▶ [Input]
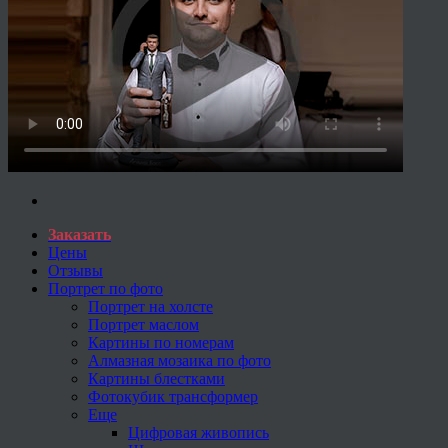
Заказать
Цены
Отзывы
Портрет по фото
Портрет на холсте
Портрет маслом
Картины по номерам
Алмазная мозаика по фото
Картины блестками
Фотокубик трансформер
Еще
Цифровая живопись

▶ [Try it]
Copy out the listing exactly as it stands, but not the pictures.

▶ [Solution for this exercise]
Заказать
Цены
Отзывы
Портрет по фото
Портрет на холсте
Портрет маслом
Картины по номерам
Алмазная мозаика по фото
Картины блестками
Фотокубик трансформер
Еще
Цифровая живопись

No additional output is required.